TT-Lang is a Python DSL that compiles to Tensix assembly. You write Python-like syntax with decorators that declare data-movement intent. The compiler translates that intent into reader kernels, compute kernels, and writer kernels. The three-kernel model you read about in Chapter 1 becomes the explicit structure of every TT-Lang program.

The key design principle: explicit data movement. Where TTNN hides the read/compute/write split, TT-Lang exposes it as the primary vocabulary. You declare what the reader fetches from where, what compute does to tiles in registers, what the writer sends where. No implicit sharing. No hidden transfers.

This explicitness is intentional and strategic. It makes TT-Lang programs easy for AI coding agents to generate, verify, and debug — because the spec is complete in the source code. The reader section tells you exactly what arrives. The compute section is pure math on those arrivals. The writer section is exactly what leaves.
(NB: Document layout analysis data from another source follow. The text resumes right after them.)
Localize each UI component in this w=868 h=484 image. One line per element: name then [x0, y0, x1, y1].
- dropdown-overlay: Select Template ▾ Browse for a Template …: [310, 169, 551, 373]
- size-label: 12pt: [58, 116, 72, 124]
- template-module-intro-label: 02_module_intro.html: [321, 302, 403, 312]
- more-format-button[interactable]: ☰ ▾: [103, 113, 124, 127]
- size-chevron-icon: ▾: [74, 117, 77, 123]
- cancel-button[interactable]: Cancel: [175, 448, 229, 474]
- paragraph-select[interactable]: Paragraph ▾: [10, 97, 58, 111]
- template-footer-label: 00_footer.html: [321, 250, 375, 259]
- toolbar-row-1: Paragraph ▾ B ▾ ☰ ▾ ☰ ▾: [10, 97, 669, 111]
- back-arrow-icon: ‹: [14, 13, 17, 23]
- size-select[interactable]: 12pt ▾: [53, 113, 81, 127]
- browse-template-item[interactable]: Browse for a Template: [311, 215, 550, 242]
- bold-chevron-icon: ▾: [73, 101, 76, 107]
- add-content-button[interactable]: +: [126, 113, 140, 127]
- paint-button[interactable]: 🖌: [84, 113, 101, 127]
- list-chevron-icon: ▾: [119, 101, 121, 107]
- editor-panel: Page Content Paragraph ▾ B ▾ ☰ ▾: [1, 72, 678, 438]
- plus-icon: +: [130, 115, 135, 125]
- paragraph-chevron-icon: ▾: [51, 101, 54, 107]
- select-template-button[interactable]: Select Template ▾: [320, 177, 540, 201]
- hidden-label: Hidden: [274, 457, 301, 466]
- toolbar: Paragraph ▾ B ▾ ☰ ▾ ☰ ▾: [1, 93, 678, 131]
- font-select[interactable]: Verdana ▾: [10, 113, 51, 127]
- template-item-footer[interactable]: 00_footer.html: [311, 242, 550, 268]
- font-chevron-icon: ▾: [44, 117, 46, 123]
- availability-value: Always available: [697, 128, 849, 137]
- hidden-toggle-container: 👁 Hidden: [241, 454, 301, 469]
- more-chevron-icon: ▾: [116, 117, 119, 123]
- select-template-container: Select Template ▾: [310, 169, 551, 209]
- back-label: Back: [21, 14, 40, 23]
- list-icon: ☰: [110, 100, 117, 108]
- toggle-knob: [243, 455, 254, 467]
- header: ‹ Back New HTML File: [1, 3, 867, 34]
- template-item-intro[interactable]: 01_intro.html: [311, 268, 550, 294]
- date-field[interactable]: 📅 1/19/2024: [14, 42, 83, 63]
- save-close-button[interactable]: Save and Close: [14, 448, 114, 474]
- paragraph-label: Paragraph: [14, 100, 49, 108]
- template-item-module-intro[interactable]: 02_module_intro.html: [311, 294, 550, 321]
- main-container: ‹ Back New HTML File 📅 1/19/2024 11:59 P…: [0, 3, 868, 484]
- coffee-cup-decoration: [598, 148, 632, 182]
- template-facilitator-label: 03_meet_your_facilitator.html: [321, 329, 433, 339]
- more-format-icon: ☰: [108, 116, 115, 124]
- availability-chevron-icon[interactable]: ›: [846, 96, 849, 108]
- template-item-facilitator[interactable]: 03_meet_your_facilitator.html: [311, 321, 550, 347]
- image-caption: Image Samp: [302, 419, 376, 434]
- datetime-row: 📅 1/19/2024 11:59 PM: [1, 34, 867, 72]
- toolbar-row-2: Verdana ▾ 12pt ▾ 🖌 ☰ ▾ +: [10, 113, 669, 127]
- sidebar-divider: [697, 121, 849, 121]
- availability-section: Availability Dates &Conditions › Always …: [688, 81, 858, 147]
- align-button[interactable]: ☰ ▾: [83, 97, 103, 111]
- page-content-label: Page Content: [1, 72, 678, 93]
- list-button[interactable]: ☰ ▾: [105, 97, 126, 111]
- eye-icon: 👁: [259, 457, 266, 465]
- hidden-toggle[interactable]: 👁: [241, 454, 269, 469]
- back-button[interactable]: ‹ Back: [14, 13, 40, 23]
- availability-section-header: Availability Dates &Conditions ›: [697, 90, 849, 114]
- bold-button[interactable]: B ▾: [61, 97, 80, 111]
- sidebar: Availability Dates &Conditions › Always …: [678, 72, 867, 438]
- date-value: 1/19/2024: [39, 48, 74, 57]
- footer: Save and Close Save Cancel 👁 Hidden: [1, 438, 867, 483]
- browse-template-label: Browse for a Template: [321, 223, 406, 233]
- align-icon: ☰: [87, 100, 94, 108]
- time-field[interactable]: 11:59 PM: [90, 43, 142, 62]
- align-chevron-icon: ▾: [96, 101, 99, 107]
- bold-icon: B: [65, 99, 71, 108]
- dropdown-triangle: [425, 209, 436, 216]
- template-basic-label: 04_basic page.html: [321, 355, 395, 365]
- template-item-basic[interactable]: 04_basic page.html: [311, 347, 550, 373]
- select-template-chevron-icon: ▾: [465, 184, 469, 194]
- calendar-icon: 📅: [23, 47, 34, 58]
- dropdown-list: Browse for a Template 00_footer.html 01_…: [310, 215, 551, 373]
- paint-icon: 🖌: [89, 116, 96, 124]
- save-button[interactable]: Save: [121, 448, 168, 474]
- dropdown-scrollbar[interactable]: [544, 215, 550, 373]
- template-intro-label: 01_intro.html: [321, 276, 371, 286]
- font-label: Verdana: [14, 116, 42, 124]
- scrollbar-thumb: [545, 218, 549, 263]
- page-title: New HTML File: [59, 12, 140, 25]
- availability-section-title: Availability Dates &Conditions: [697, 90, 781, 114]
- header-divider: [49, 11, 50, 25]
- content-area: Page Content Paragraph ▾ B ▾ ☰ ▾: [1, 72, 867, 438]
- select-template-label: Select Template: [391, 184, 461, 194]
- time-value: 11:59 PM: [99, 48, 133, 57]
No ambiguity remains.

The Kernel Decorators

TT-Lang programs are organized around four decorators:

@kernel — the outer program, declares the kernel name and grid dimensions
@reader — runs on BRISC, the read NoC endpoint; fetches tiles from DRAM or another core’s L1
@compute — runs on the FPU; pops tiles from L1, runs the matrix engine, pushes results back to L1
@writer — runs on NCRISC, the write NoC endpoint; sends tiles from L1 to a destination address

A minimal vector addition kernel in TT-Lang looks like this:

from ttlang import kernel, reader, compute, writer, Tile, Buffer

@kernel(grid=(1, 1))
def vector_add(a_addr: int, b_addr: int, out_addr: int, n_tiles: int):

    @reader
    def read_inputs():
        a_buf = Buffer(src=a_addr, n_tiles=n_tiles)
        b_buf = Buffer(src=b_addr, n_tiles=n_tiles)
        for tile in range(n_tiles):
            push(a_buf[tile])   # fetch tile from DRAM into L1 circular buffer
            push(b_buf[tile])

    @compute
    def add_tiles():
        for tile in range(n_tiles):
            a_tile: Tile = pop()   # pop from L1 circular buffer into SRCA
            b_tile: Tile = pop()   # pop into SRCB
            result = a_tile + b_tile   # FPU elementwise add
            push(result)             # push result tile to L1 output buffer

    @writer
    def write_output():
        out_buf = Buffer(dst=out_addr, n_tiles=n_tiles)
        for tile in range(n_tiles):
            out_buf[tile] = pop()   # send tile from L1 to DRAM destination

Three functions, three processors, one core. They run concurrently. The circular buffers between them are the synchronization mechanism — push blocks if the buffer is full, pop blocks if it’s empty. This backpressure propagation means the pipeline self-regulates.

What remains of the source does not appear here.